Friday, 28 October 2011

Controversy on Ramanujan's Essay on Ramayana

A long essay on Ramayana writtten by a linguist, late AK Ramanujan, nearly two decades ago when he was working at a leading US university, titled: "Three Hundred Ramayanas":Five Examples and Three Thoughts on Translation", has suddenly become a subject of heated debate in the media. According to press reports, this clearly controversial Essay was included in the syllabus of the Delhi University's BA 2nd year history course, in 2006. Presumably, the Essay came under adverse notice of a section of students and teachers.
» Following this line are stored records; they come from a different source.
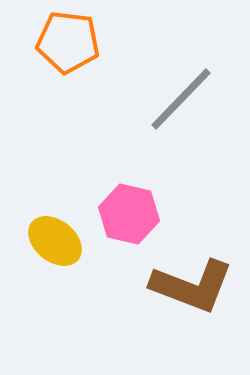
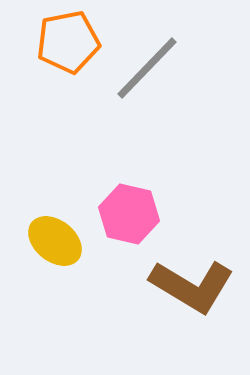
orange pentagon: rotated 18 degrees counterclockwise
gray line: moved 34 px left, 31 px up
brown L-shape: rotated 10 degrees clockwise
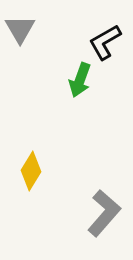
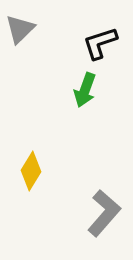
gray triangle: rotated 16 degrees clockwise
black L-shape: moved 5 px left, 1 px down; rotated 12 degrees clockwise
green arrow: moved 5 px right, 10 px down
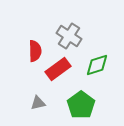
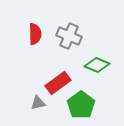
gray cross: rotated 10 degrees counterclockwise
red semicircle: moved 17 px up
green diamond: rotated 40 degrees clockwise
red rectangle: moved 14 px down
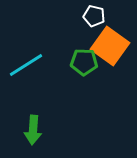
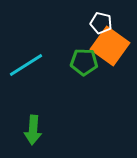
white pentagon: moved 7 px right, 7 px down
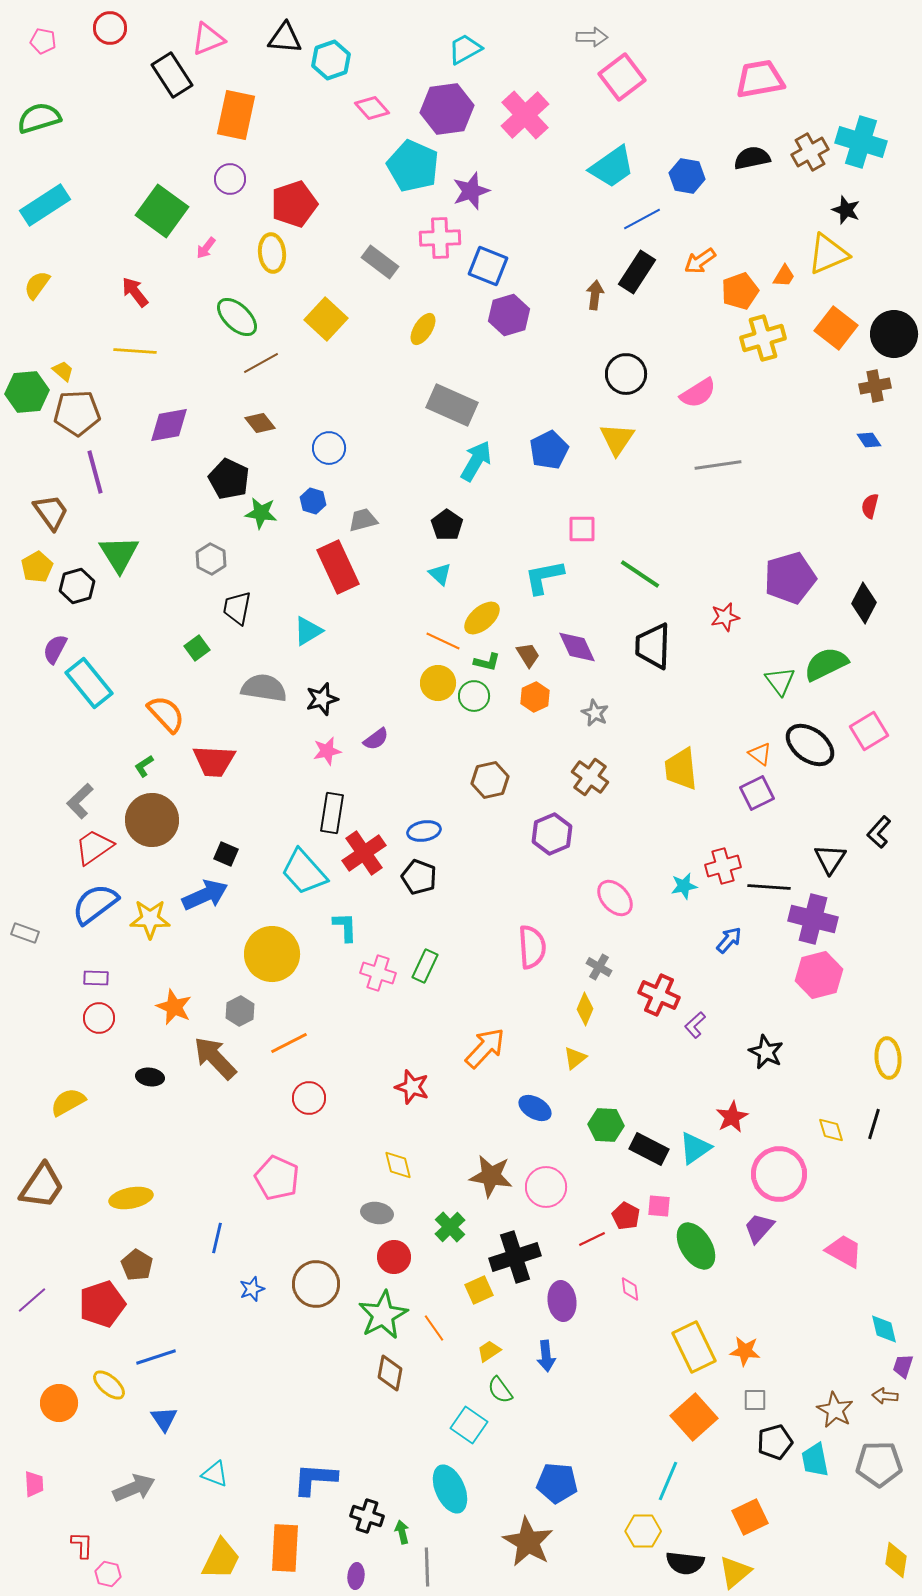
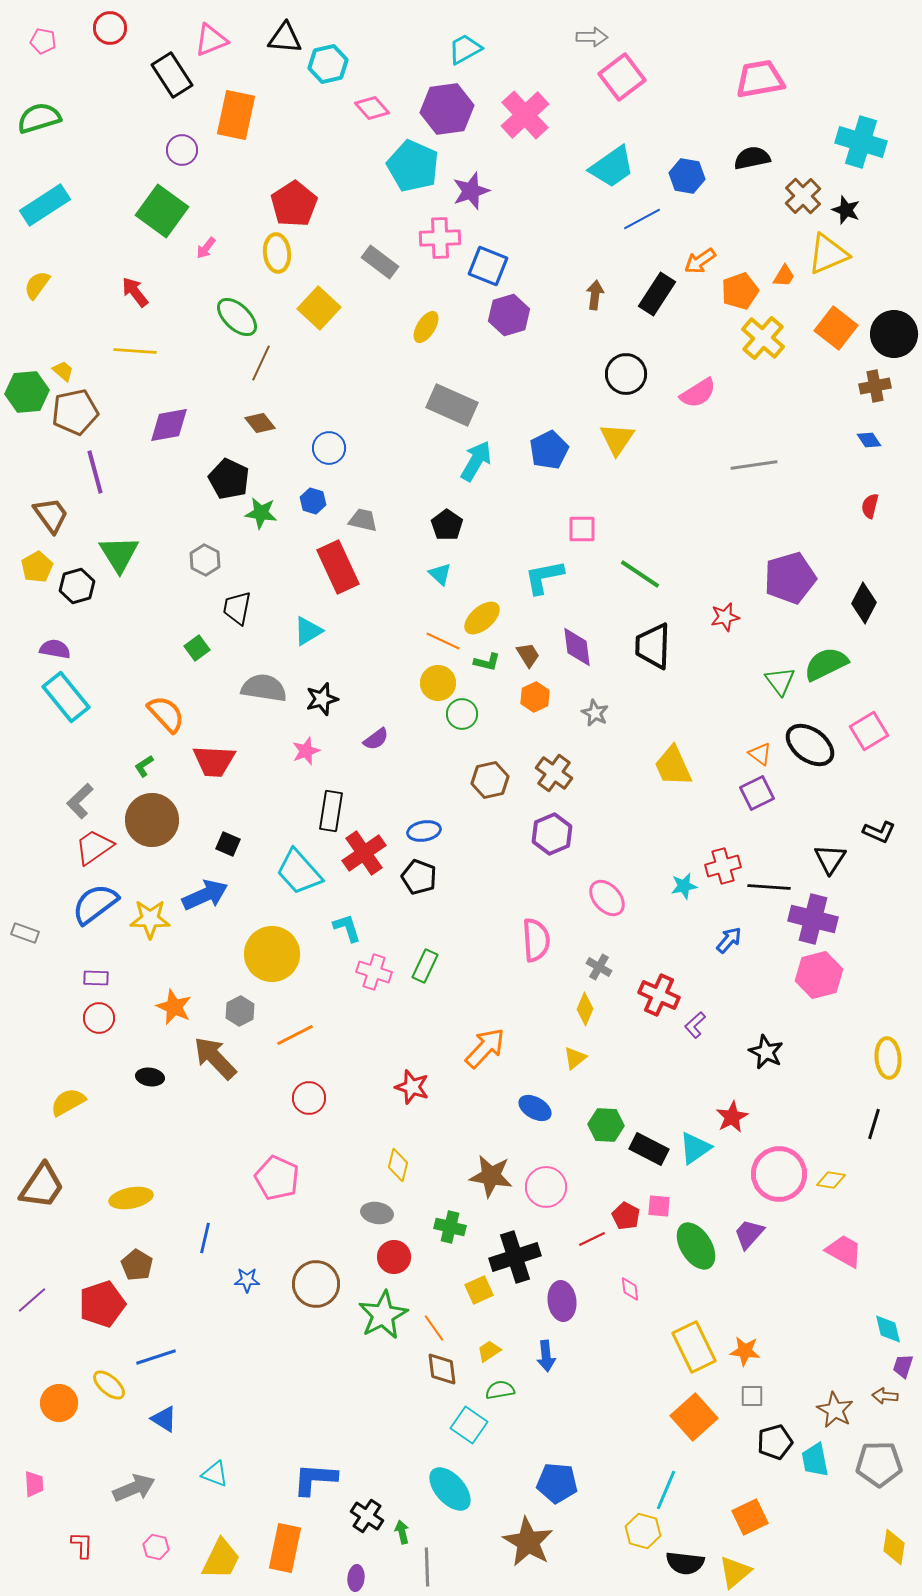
pink triangle at (208, 39): moved 3 px right, 1 px down
cyan hexagon at (331, 60): moved 3 px left, 4 px down; rotated 6 degrees clockwise
brown cross at (810, 152): moved 7 px left, 44 px down; rotated 15 degrees counterclockwise
purple circle at (230, 179): moved 48 px left, 29 px up
red pentagon at (294, 204): rotated 15 degrees counterclockwise
yellow ellipse at (272, 253): moved 5 px right
black rectangle at (637, 272): moved 20 px right, 22 px down
yellow square at (326, 319): moved 7 px left, 11 px up
yellow ellipse at (423, 329): moved 3 px right, 2 px up
yellow cross at (763, 338): rotated 33 degrees counterclockwise
brown line at (261, 363): rotated 36 degrees counterclockwise
brown pentagon at (77, 413): moved 2 px left, 1 px up; rotated 9 degrees counterclockwise
gray line at (718, 465): moved 36 px right
brown trapezoid at (51, 512): moved 3 px down
gray trapezoid at (363, 520): rotated 28 degrees clockwise
gray hexagon at (211, 559): moved 6 px left, 1 px down
purple diamond at (577, 647): rotated 18 degrees clockwise
purple semicircle at (55, 649): rotated 72 degrees clockwise
cyan rectangle at (89, 683): moved 23 px left, 14 px down
green circle at (474, 696): moved 12 px left, 18 px down
pink star at (327, 751): moved 21 px left; rotated 8 degrees counterclockwise
yellow trapezoid at (681, 769): moved 8 px left, 3 px up; rotated 18 degrees counterclockwise
brown cross at (590, 777): moved 36 px left, 4 px up
black rectangle at (332, 813): moved 1 px left, 2 px up
black L-shape at (879, 832): rotated 108 degrees counterclockwise
black square at (226, 854): moved 2 px right, 10 px up
cyan trapezoid at (304, 872): moved 5 px left
pink ellipse at (615, 898): moved 8 px left
cyan L-shape at (345, 927): moved 2 px right, 1 px down; rotated 16 degrees counterclockwise
pink semicircle at (532, 947): moved 4 px right, 7 px up
pink cross at (378, 973): moved 4 px left, 1 px up
orange line at (289, 1043): moved 6 px right, 8 px up
yellow diamond at (831, 1130): moved 50 px down; rotated 64 degrees counterclockwise
yellow diamond at (398, 1165): rotated 28 degrees clockwise
green cross at (450, 1227): rotated 32 degrees counterclockwise
purple trapezoid at (759, 1228): moved 10 px left, 6 px down
blue line at (217, 1238): moved 12 px left
blue star at (252, 1289): moved 5 px left, 9 px up; rotated 20 degrees clockwise
cyan diamond at (884, 1329): moved 4 px right
brown diamond at (390, 1373): moved 52 px right, 4 px up; rotated 18 degrees counterclockwise
green semicircle at (500, 1390): rotated 116 degrees clockwise
gray square at (755, 1400): moved 3 px left, 4 px up
blue triangle at (164, 1419): rotated 24 degrees counterclockwise
cyan line at (668, 1481): moved 2 px left, 9 px down
cyan ellipse at (450, 1489): rotated 18 degrees counterclockwise
black cross at (367, 1516): rotated 16 degrees clockwise
yellow hexagon at (643, 1531): rotated 16 degrees clockwise
orange rectangle at (285, 1548): rotated 9 degrees clockwise
yellow diamond at (896, 1560): moved 2 px left, 13 px up
pink hexagon at (108, 1574): moved 48 px right, 27 px up
purple ellipse at (356, 1576): moved 2 px down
Recently, the Delhi University Academic Council, in a majority decision of 141 members against 9, removed the Essay from the syllabus.

This democratic decision by the most important body of the DU has triggered a vociferous protest  by "Marxist" and "Left-liberal" teachers and student unions. Some of them even came out in a protest demonstration in the DU's north campus, calling the Academic Council's decision as "wanton philistinism" and an assault on "academic freedom". One lady history teacher of Jawaharlal Nehru University(JNU), prof. Mridula Mukherjee went to the outrageous extent of condemning it as "goondagardi"(goondaism). "Hindutva" groups who had favoured the removal, were accused of bigotry and "taking one view of history".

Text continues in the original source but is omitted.